First, to reduce the amount of sequencing they would need to do, the researchers focused their search on mutations in the kinase domain of tyrosine kinases and “related enzymes,” which they said are “principally responsible” for enzymatic activity.
Markowitz, a researcher at Case Western Reserve University and University Hospitals of Cleveland, and Vogelstein, a researcher at the Sidney Kimmel Comprehensive Cancer Center at Johns Hopkins, speculated that if there were going to be mutations that “constitutively activated” these enzymes — and thus could be targeted by drugs — the kinase domains “would be the ones to go for,” said Vogelstein.
The researchers first identified the kinase domains of 138 tyrosine kinases and similar enzymes from their kinase database, which they dubbed the ‘kinome.’ Next they extracted these same domains from 35 colorectal cancer cell lines and sequenced them for comparison. Their research, published in the May 9 Science, uncovered mutations within the kinase domains of 14 genes.
Markowitz and Vogelstein went on to analyze 147 additional colorectal cancer cell lines for kinase-domain mutations in these 14 genes, and then sequenced the entire coding region of all mutated kinases. In all, the researchers discovered 46 new mutations.
“We envision that in the future… each patient with colon cancer could have a diagnostic analysis to determine which kinases are activated by mutation — an easy task once you know which ones to look for,” said Vogelstein. “Then, that patient could be treated with a drug that specifically targets that kinase.”
Markowitz was more reserved. “Two of the major questions to be addressed … are the functional consequences of the mutations we are finding, and whether these kinases are targets for drugs.” he said.
International Team Builds Computational Model that Uncovers Regulatory Genes
A team of researchers in the United States and Israel said they have developed a computational method to detect regulatory genes.
In fact, the scientists, from Stanford University, Hebrew University, and the Weizmann Institute in Israel, said they have used the method to uncover “several previously unknown” regulatory genes in Saccharomyces cerevisiae.
Traditionally, researchers identify regulatory genes experimentally rather than computationally. The new method, in contrast, was designed not only to identify regulatory candidates but also to predict how each gene might affect cellular activity.
The team found “several possible new” regulatory genes in S. cerevisiae together with the clusters they regulate, and the researchers claim to have confirmed three of the predictions in the lab.

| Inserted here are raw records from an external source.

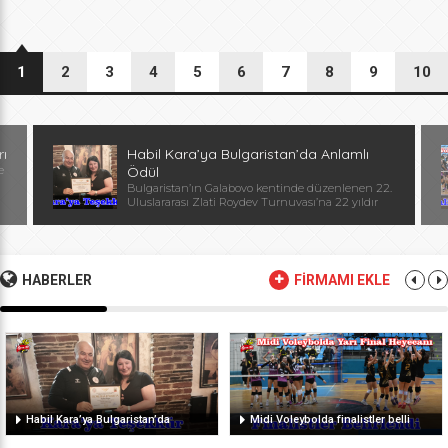
1
2
3
4
5
6
7
8
9
10
rı
Habil Kara’ya Bulgaristan’da Anlamlı
e
Ödül
Bulgaristan’ın Galabovo kentinde düzenlenen 22.
Uluslararası Zlati Roydev Turnuvası’na 22 yıldır
kesintisiz katılan Edirne güreş takımı, önemli bir
başarıya daha imza attı. Edirne ekibinin istikrarlı
katılımı ve elde ettiği başarılar dolayısıyla
Başantrenör Habil Kara’ya, Bulgaristan Güreş
Federasyonu Başkanı, Avrupa ve Dünya
HABERLER
FİRMAMI EKLE
Şampiyonu, olimpiyat ikincisi Stanka Zlateva
tarafından özel plaket takdim edildi. Ödül
töreninde konuşan Zlateva, […]
Habil Kara’ya Bulgaristan’da
Midi Voleybolda finalistler belli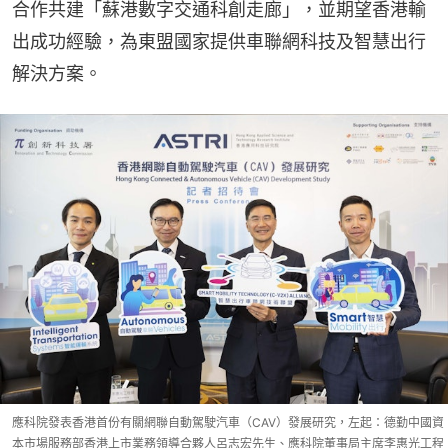
合作共建「蘇港數字交通科創走廊」，並期望香港輸
出成功經驗，為東盟國家提供車聯網科技及智慧出行
解決方案。
應科院發表香港首份有關網聯自動駕駛汽車（CAV）發展研究，左起：德勤中國資
本市場服務部香港上市業務領導合夥人呂志宏先生、應科院董事局主席李惠光工程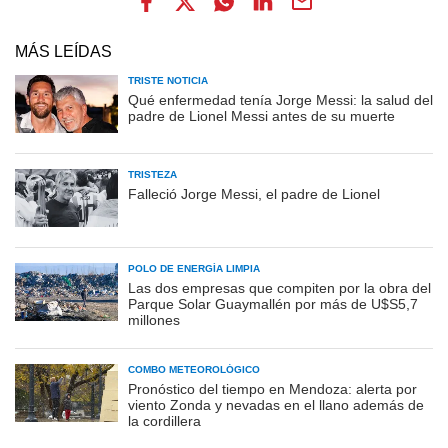
MÁS LEÍDAS
TRISTE NOTICIA
Qué enfermedad tenía Jorge Messi: la salud del
padre de Lionel Messi antes de su muerte
TRISTEZA
Falleció Jorge Messi, el padre de Lionel
POLO DE ENERGÍA LIMPIA
Las dos empresas que compiten por la obra del
Parque Solar Guaymallén por más de U$S5,7
millones
COMBO METEOROLÓGICO
Pronóstico del tiempo en Mendoza: alerta por
viento Zonda y nevadas en el llano además de
la cordillera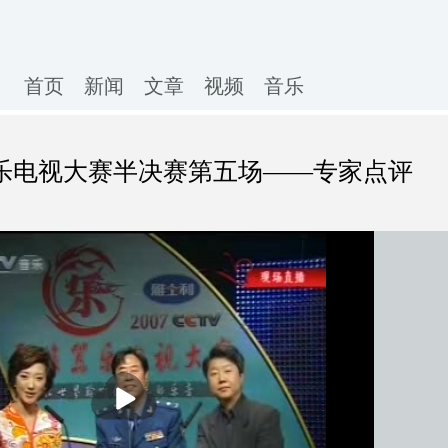
首页
新闻
文章
视频
音乐
族器乐电视大赛半决赛第五场——专家点评
播
放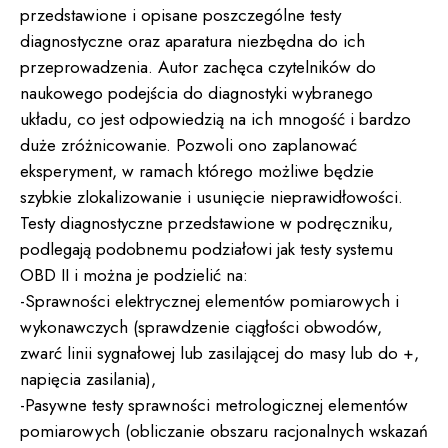
przedstawione i opisane poszczególne testy
diagnostyczne oraz aparatura niezbędna do ich
przeprowadzenia. Autor zachęca czytelników do
naukowego podejścia do diagnostyki wybranego
układu, co jest odpowiedzią na ich mnogość i bardzo
duże zróżnicowanie. Pozwoli ono zaplanować
eksperyment, w ramach którego możliwe będzie
szybkie zlokalizowanie i usunięcie nieprawidłowości.
Testy diagnostyczne przedstawione w podręczniku,
podlegają podobnemu podziałowi jak testy systemu
OBD II i można je podzielić na:
-Sprawności elektrycznej elementów pomiarowych i
wykonawczych (sprawdzenie ciągłości obwodów,
zwarć linii sygnałowej lub zasilającej do masy lub do +,
napięcia zasilania),
-Pasywne testy sprawności metrologicznej elementów
pomiarowych (obliczanie obszaru racjonalnych wskazań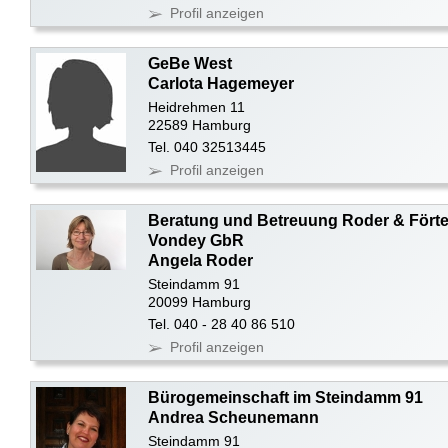
Profil anzeigen
GeBe West
Carlota Hagemeyer
Heidrehmen 11
22589 Hamburg
Tel. 040 32513445
Profil anzeigen
Beratung und Betreuung Roder & Förte
Vondey GbR
Angela Roder
Steindamm 91
20099 Hamburg
Tel. 040 - 28 40 86 510
Profil anzeigen
Bürogemeinschaft im Steindamm 91
Andrea Scheunemann
Steindamm 91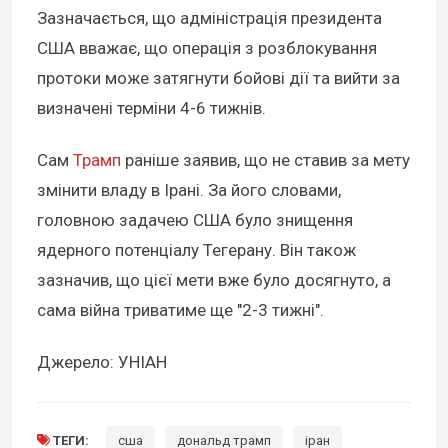
Зазначається, що адміністрація президента
США вважає, що операція з розблокування
протоки може затягнути бойові дії та вийти за
визначені терміни 4-6 тижнів.
Сам
Трамп
раніше заявив, що не ставив за мету
змінити владу в Ірані. За його словами,
головною задачею США було знищення
ядерного потенціалу Тегерану. Він також
зазначив, що цієї мети вже було досягнуто, а
сама війна триватиме ще "2-3 тижні".
Джерело: УНІАН
ТЕГИ:
сша
дональд трамп
іран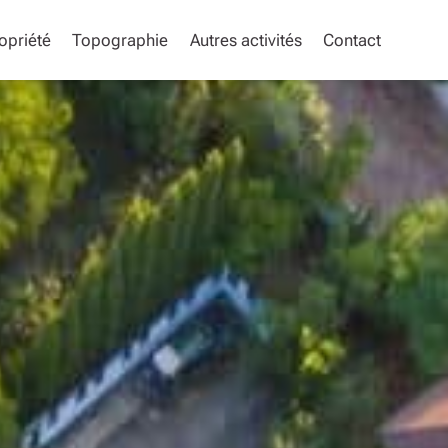
opriété
Topographie
Autres activités
Contact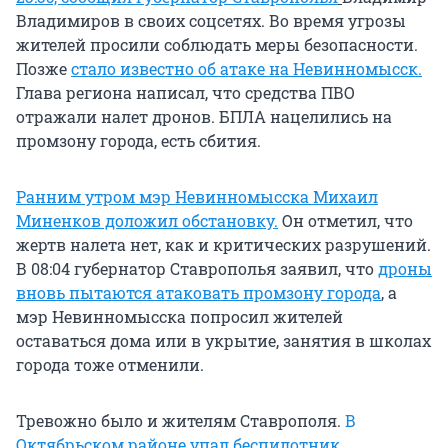
Владимиров в своих соцсетях. Во время угрозы
жителей просили соблюдать меры безопасности.
Позже
стало известно об атаке на Невинномысск.
Глава региона написал, что средства ПВО
отражали налет дронов. БПЛА нацелились на
промзону города, есть сбития.
Ранним утром мэр Невинномысска Михаил
Миненков доложил обстановку.
Он отметил, что
жертв налета нет, как и критических разрушений.
В 08:04 губернатор Ставрополья заявил, что
дроны
вновь пытаются атаковать промзону города
, а
мэр Невинномысска попросил жителей
оставаться дома или в укрытие, занятия в школах
города тоже отменили.
Тревожно было и жителям Ставрополя.
В
Октябрьском районе упал беспилотник.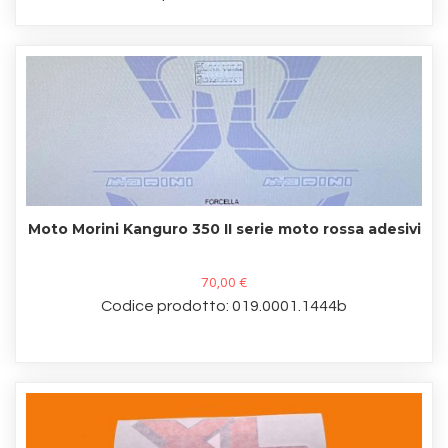
Moto Morini Kanguro 350 II serie moto rossa adesivi
70,00 €
Codice prodotto: 019.0001.1444b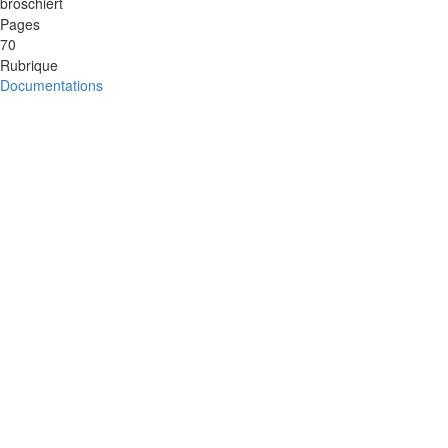
broschiert
Pages
70
Rubrique
Documentations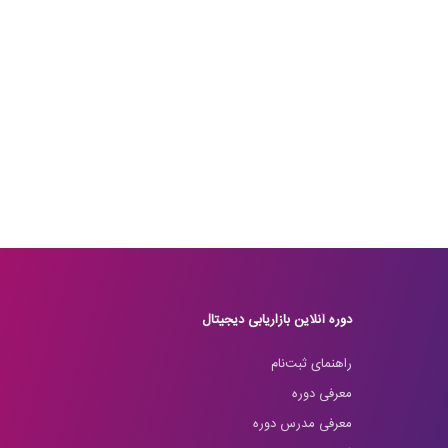
دوره آنلاین بازاریابی دیجیتال
راهنمای ثبت‌نام
معرفی دوره
معرفی مدرس دوره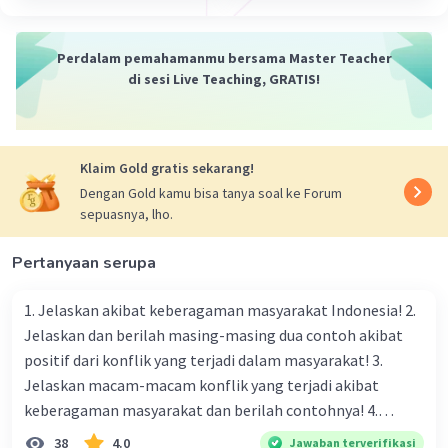
Perdalam pemahamanmu bersama Master Teacher
di sesi Live Teaching, GRATIS!
Klaim Gold gratis sekarang!
Dengan Gold kamu bisa tanya soal ke Forum
sepuasnya, lho.
Pertanyaan serupa
1. Jelaskan akibat keberagaman masyarakat Indonesia! 2.
Jelaskan dan berilah masing-masing dua contoh akibat
positif dari konflik yang terjadi dalam masyarakat! 3.
Jelaskan macam-macam konflik yang terjadi akibat
keberagaman masyarakat dan berilah contohnya! 4.
Mengapa dalam masyarakat yang memiliki keberagaman
38
4.0
Jawaban terverifikasi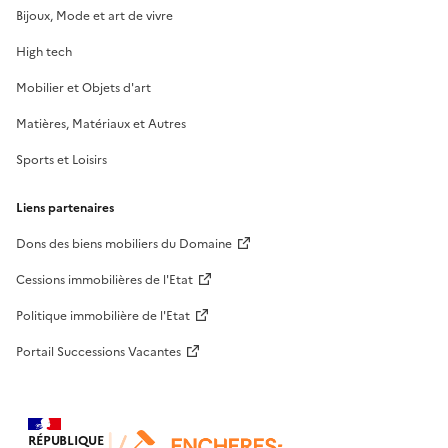
Bijoux, Mode et art de vivre
High tech
Mobilier et Objets d'art
Matières, Matériaux et Autres
Sports et Loisirs
Liens partenaires
Dons des biens mobiliers du Domaine
Cessions immobilières de l'Etat
Politique immobilière de l'Etat
Portail Successions Vacantes
RÉPUBLIQUE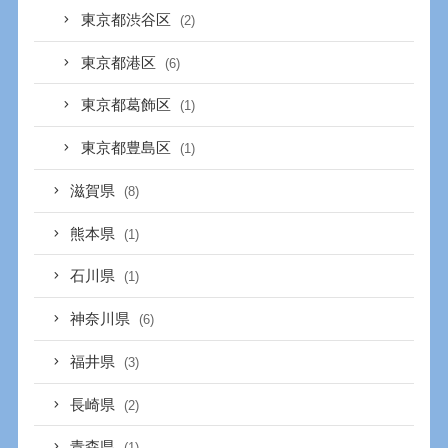
東京都渋谷区
(2)
東京都港区
(6)
東京都葛飾区
(1)
東京都豊島区
(1)
滋賀県
(8)
熊本県
(1)
石川県
(1)
神奈川県
(6)
福井県
(3)
長崎県
(2)
青森県
(1)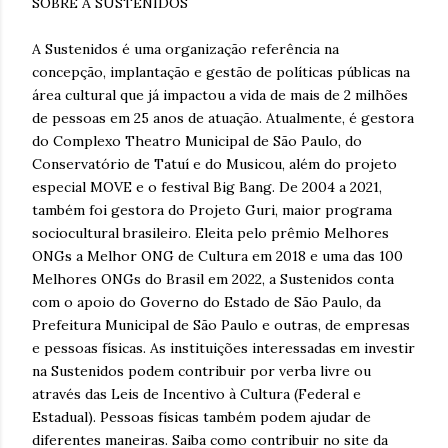
SOBRE A SUSTENIDOS
A Sustenidos é uma organização referência na
concepção, implantação e gestão de políticas públicas na
área cultural que já impactou a vida de mais de 2 milhões
de pessoas em 25 anos de atuação. Atualmente, é gestora
do Complexo Theatro Municipal de São Paulo, do
Conservatório de Tatuí e do Musicou, além do projeto
especial MOVE e o festival Big Bang. De 2004 a 2021,
também foi gestora do Projeto Guri, maior programa
sociocultural brasileiro. Eleita pelo prêmio Melhores
ONGs a Melhor ONG de Cultura em 2018 e uma das 100
Melhores ONGs do Brasil em 2022, a Sustenidos conta
com o apoio do Governo do Estado de São Paulo, da
Prefeitura Municipal de São Paulo e outras, de empresas
e pessoas físicas. As instituições interessadas em investir
na Sustenidos podem contribuir por verba livre ou
através das Leis de Incentivo à Cultura (Federal e
Estadual). Pessoas físicas também podem ajudar de
diferentes maneiras. Saiba como contribuir no site da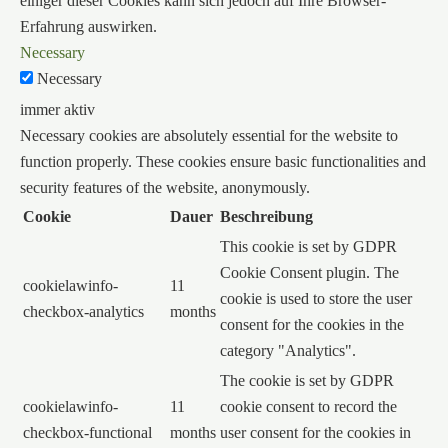
einiger dieser Cookies kann sich jedoch auf Ihre Browser-
Erfahrung auswirken.
Necessary
Necessary
immer aktiv
Necessary cookies are absolutely essential for the website to
function properly. These cookies ensure basic functionalities and
security features of the website, anonymously.
Cookie
Dauer
Beschreibung
This cookie is set by GDPR
Cookie Consent plugin. The
cookielawinfo-
11
cookie is used to store the user
checkbox-analytics
months
consent for the cookies in the
category "Analytics".
The cookie is set by GDPR
cookielawinfo-
11
cookie consent to record the
checkbox-functional
months
user consent for the cookies in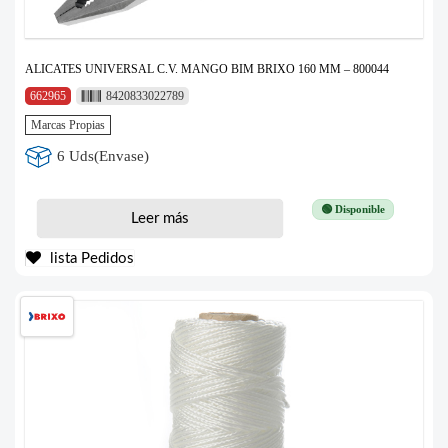
ALICATES UNIVERSAL C.V. MANGO BIM BRIXO 160 MM – 800044
662965
8420833022789
Marcas Propias
6 Uds(Envase)
🟢 Disponible
Leer más
lista Pedidos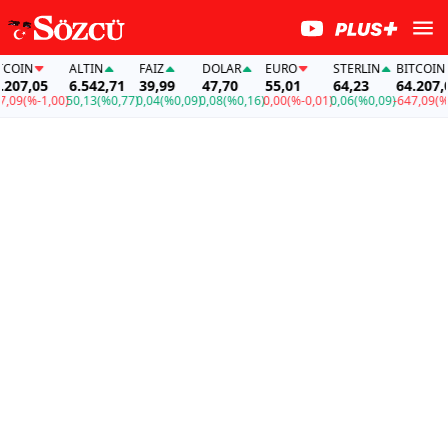
OIN
ALTIN
FAİZ
DOLAR
EURO
STERLIN
BITCOIN
07,05
6.542,71
39,99
47,70
55,01
64,23
64.207,05
09
(%-1,00)
50,13
(%0,77)
0,04
(%0,09)
0,08
(%0,16)
0,00
(%-0,01)
0,06
(%0,09)
-647,09
(%-1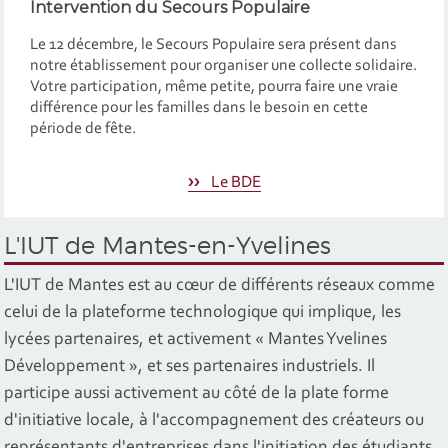
Intervention du Secours Populaire
Le 12 décembre, le Secours Populaire sera présent dans
notre établissement pour organiser une collecte solidaire.
Votre participation, même petite, pourra faire une vraie
différence pour les familles dans le besoin en cette
période de fête.
Le BDE
L'IUT de Mantes-en-Yvelines
L'IUT de Mantes est au cœur de différents réseaux comme
celui de la plateforme technologique qui implique, les
lycées partenaires, et activement « Mantes Yvelines
Développement », et ses partenaires industriels. Il
participe aussi activement au côté de la plate forme
d'initiative locale, à l'accompagnement des créateurs ou
représentants d'entreprises dans l'initiation des étudiants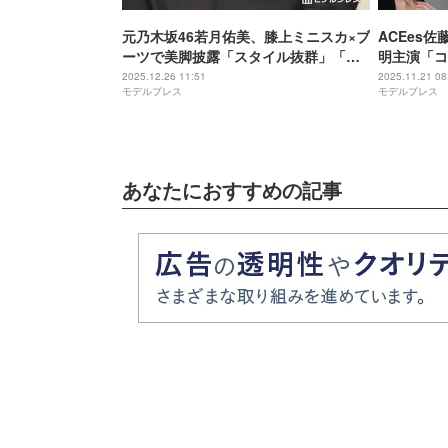
元乃木坂46若月佑美、膝上ミニスカ×ブ
ACEes
ーツで美脚披露「スタイル抜群」「大
明主演「コ
人っぽい」の声
ストキャス
2025.12.26 11:51
2025.11.21 08
モデルプレス
モデルプレス
あなたにおすすめの記事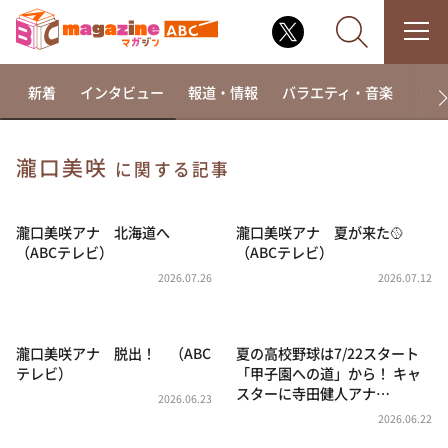
新着
インタビュー
報道・情報
バラエティ・音楽
ドラ
瀧口美咲
に関する記事
なるみ・岡村の過ぎるTV
相席食堂
瀧口美咲アナ 北海道へ
瀧口美咲アナ 夏が来た🥎
（ABCテレビ）
（ABCテレビ）
これ余談なんですけど・・・
2026.07.26
2026.07.12
～人生密着トークバラエティ！～ やすとものいたっ
て真剣です
探偵！ナイトスクープ
瀧口美咲アナ 脱出！ （ABC
夏の高校野球は7/22スタート
テレビ）
「甲子園への道」から！ キャ
news おかえり
スターに寺田健人アナ…
2026.06.23
河合＆A.B.C-Z塚田×福井アナ「なんでやねん！？」
（news おかえり）
2026.06.22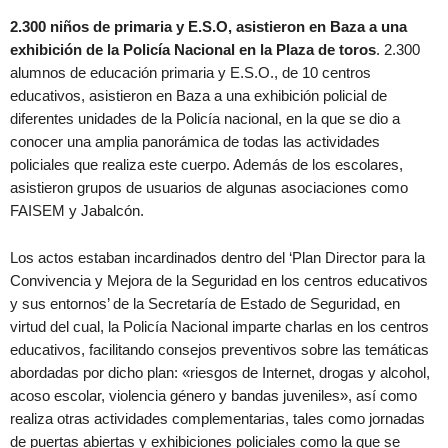
2.300 niños de primaria y E.S.O, asistieron en Baza a una
exhibición de la Policía Nacional en la Plaza de toros
. 2.300
alumnos de educación primaria y E.S.O., de 10 centros
educativos, asistieron en Baza a una exhibición policial de
diferentes unidades de la Policía nacional, en la que se dio a
conocer una amplia panorámica de todas las actividades
policiales que realiza este cuerpo. Además de los escolares,
asistieron grupos de usuarios de algunas asociaciones como
FAISEM y Jabalcón.
Los actos estaban incardinados dentro del ‘Plan Director para la
Convivencia y Mejora de la Seguridad en los centros educativos
y sus entornos’ de la Secretaría de Estado de Seguridad, en
virtud del cual, la Policía Nacional imparte charlas en los centros
educativos, facilitando consejos preventivos sobre las temáticas
abordadas por dicho plan: «riesgos de Internet, drogas y alcohol,
acoso escolar, violencia género y bandas juveniles», así como
realiza otras actividades complementarias, tales como jornadas
de puertas abiertas y exhibiciones policiales como la que se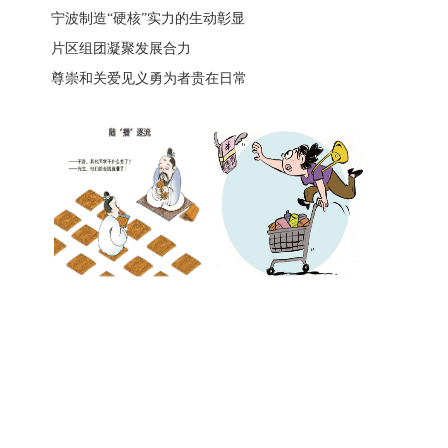
宁波制造“硬核”实力的生动彰显
片区组团凝聚发展合力
尊崇和关爱见义勇为者贵在日常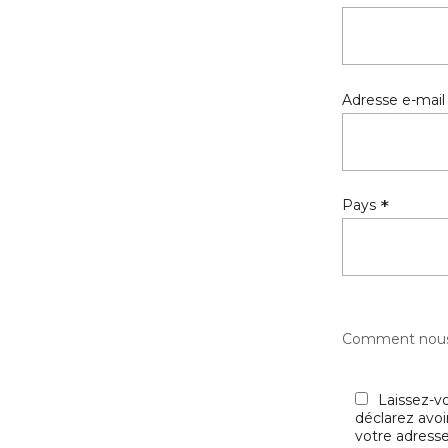
Adresse e-mai
*
Pays
Comment nous 
Laissez-v
déclarez avoir
votre adresse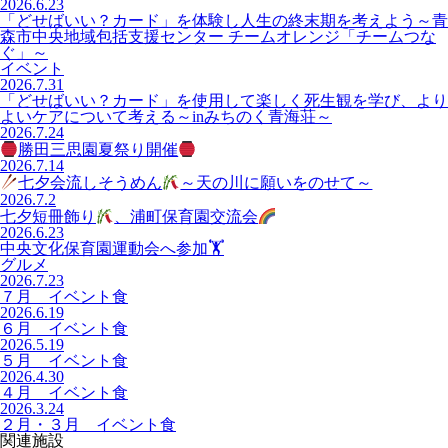
2026.6.23
「どせばいい？カード」を体験し人生の終末期を考えよう～青
森市中央地域包括支援センター チームオレンジ「チームつな
ぐ」～
イベント
2026.7.31
「どせばいい？カード」を使用して楽しく死生観を学び、より
よいケアについて考える～inみちのく青海荘～
2026.7.24
勝田三思園夏祭り開催
2026.7.14
七夕会流しそうめん
～天の川に願いをのせて～
2026.7.2
七夕短冊飾り
、浦町保育園交流会
2026.6.23
中央文化保育園運動会へ参加🏋️
グルメ
2026.7.23
７月 イベント食
2026.6.19
６月 イベント食
2026.5.19
５月 イベント食
2026.4.30
４月 イベント食
2026.3.24
２月・３月 イベント食
関連施設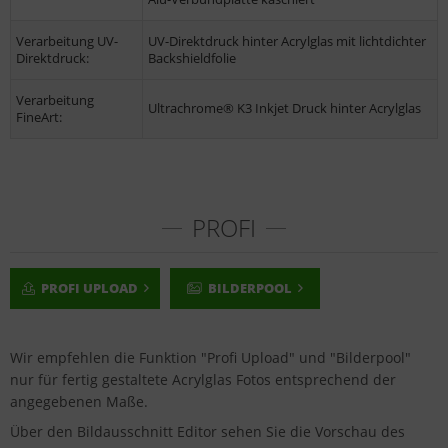
Verarbeitung UV-
UV-Direktdruck hinter Acrylglas mit lichtdichter
Direktdruck:
Backshieldfolie
Verarbeitung
Ultrachrome® K3 Inkjet Druck hinter Acrylglas
FineArt:
PROFI
PROFI UPLOAD
BILDERPOOL
Wir empfehlen die Funktion "Profi Upload" und "Bilderpool"
nur für fertig gestaltete Acrylglas Fotos entsprechend der
angegebenen Maße.
Über den Bildausschnitt Editor sehen Sie die Vorschau des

The new approach, described online May 12 in Nature Genetics, can also identify clusters but is believed to be the first method to incorporate data about known and putative regulatory genes, and the first to “simultaneously predict” which gene or genes regulate each cluster, according to the researchers.
Spearheaded by Daphne Koller, a computer science professor at Stanford, the pattern-recognition technique “builds on statistical models and the widely used technology of relational databases” to look for patterns across many sources, including microarray data, DNA-sequence data, and protein-protein-interaction data, the researchers said.
“The generality of the method lets the researchers assemble data sets like Lego blocks, plugging a new database into the relational structure and letting the algorithm go to work,” they said in a statement last week.
Koller and her colleagues have developed a visualization tool called GeneXPress to help researchers manipulate these databanks. The software is freely available at: http://genexpress.stanford.edu/]
“Knowing the control mechanism for gene clusters is crucial for understanding how cells respond to internal and external signals,” team member David Botstein, a professor of genetics at Stanford, said in a statement released by Stanford last week. “This new computational method efficiently generates targets for testing and proposes hypotheses about their regulatory roles that can be experimentally confirmed.”